Tandoor Recipes with Nginx Proxy Serving Media?

Smithoo4 · December 29, 2023, 11:13pm

Has anyone had some luck getting the tandoor-recipes.nix to work with a Nginx reverse proxy and have Nginx serve media?

No mater what I try, I get the following warning and images are not loading:

Media Serving Warning

Serving media files directly using gunicorn/python isnot recommend! Please follow the steps describedhereto update your installation.

I think the issue is with where the staticfiles and mediafiles are located on the file system, as I am not able to find these directories. Below is my best guess on what the .nix would look like based on this Manual - Tandoor Recipes and nixpkgs/nixos/modules/services/misc/tandoor-recipes.nix at d02d818f22c777aa4e854efc3242ec451e5d462a · NixOS/nixpkgs · GitHub.

  services.tandoor-recipes = {
    enable = true;
    port = 8888;
    address = "127.0.0.1";
    extraConfig = {
      SECRET_KEY = "Sectet_key used for testing";
      ENABLE_SIGNUP = "1";
    };
  };  

  services.nginx.virtualHosts."tandoor.example.com" = {
    enableACME = true;
    forceSSL = true;

    locations."/static/".alias = "/var/lib/tandoor-recipes/recipes/staticfiles";

    locations."/media/".alias = "/var/lib/tandoor-recipes/recipes/mediafiles";

    locations."/" = {
      proxyPass = "http://127.0.0.1:8888";
      proxyWebsockets = true;
    };
  };

Any suggestion on how to get this working?

Thank you

FlakM · April 23, 2024, 11:42am

Hi, I’ve been bitten by the same issue. I was able to pinpoint the issue by looking into nginx logs:

journalctl -u nginx.service

I was able to find the following line:

Apr 23 13:23:48 odroid nginx[577544]: 2024/04/23 13:23:48 [error] 577544#577544: *3442 open() "/var/lib/tandoor-recipes/recipes/91463ea6-4fad-4b90-b9e1-67230ebd20d7_18.jpg" failed (13: Permission denied), client: 192.168.0.128, server: tandoor.house.flakm.com, request: "GET /media/recipes/91463ea6-4fad-4b90-b9e1-67230ebd20d7_18.jpg HTTP/2.0", host: "tandoor.house.flakm.com", referrer: "https://tandoor.house.flakm.com/search/"

The line might be different for you, but it shows that Nginx does not have permission to file files in the expected location. You can check this by issuing:

sudo su - nginx -s $(which bash)
# and now you can test:
[nginx@odroid:~]$ cd /var/lib/tandoor-recipes/                                
-bash: cd: /var/lib/tandoor-recipes/: Permission denied 
[nginx@odroid:~]$ cd /var/lib/private/                                
-bash: cd: /var/lib/private/: Permission denied

Systemd configuration for the service uses DynamicUser as you can see here: systemd.exec

So, to fix this, I had to add nginx into relevant groups:

  users.groups.tandoor-recipes.members = [ "nginx" ];

Add nginx alias for media in locations:

          "/media/".alias = "/var/lib/tandoor-recipes/";

And issue the following commands:

# allow users to enter into this directory
sudo chmod o+x /var/lib/private/tandoor-recipes
sudo chmod o+x /var/lib/private/

You can read all the configuration here: tandoor.nix

l33tname · May 5, 2024, 3:25pm

Isn’t adding the nginx group to tandoor a bit pointless if you add +x for other and not group?

eg.
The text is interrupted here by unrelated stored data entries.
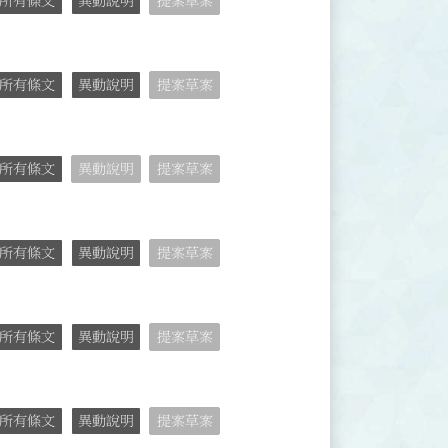
所有條文
異動說明
提案草案
所有條文
異動說明
提案草案
所有條文
異動說明
提案草案
所有條文
異動說明
提案草案
所有條文
異動說明
提案草案
所有條文
異動說明
提案草案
I would expect chmod g+x

FlakM · May 15, 2024, 3:00pm

I’m adding +x so the nginx user can enter the directory owned by the root:root.

Having execute permission on a directory authorizes you to look at extended information on files in the directory (using ls -l, for instance) but also allows you to change your working directory (using cd) or pass through this directory on your way to a subdirectory underneath.

And nginx to group tandoor-receipes so it can read the files owned by the tandoor’s dynamic user.

cubezucker · May 27, 2025, 6:57pm

Hi, I’m using NixOS 24.11 and tried installing tandoor. Despite having to add a postgresql part in my tandoor.nix to get a DB and user ready, I still have the problem of not being able to get nginx access /var/lib/tandoor-recipes as it is a link to a private folder.

When I try using FlakM’s idea of adding nginx to the tandoor-recipes group and changing the folder rights I get an error. /var/lib/private as well as /var/lib/tandoor-recipes won’t let me change their rights as they are generated by PrivateTmp or ProtectSystem.

Is there any idea how to fix this and why both this issue and the necessary DB not being generated by the module?

I saw 25.05 adds options for user and group to services.tandoor-recipes, but I’m not sure this would change anything for this issue at hand.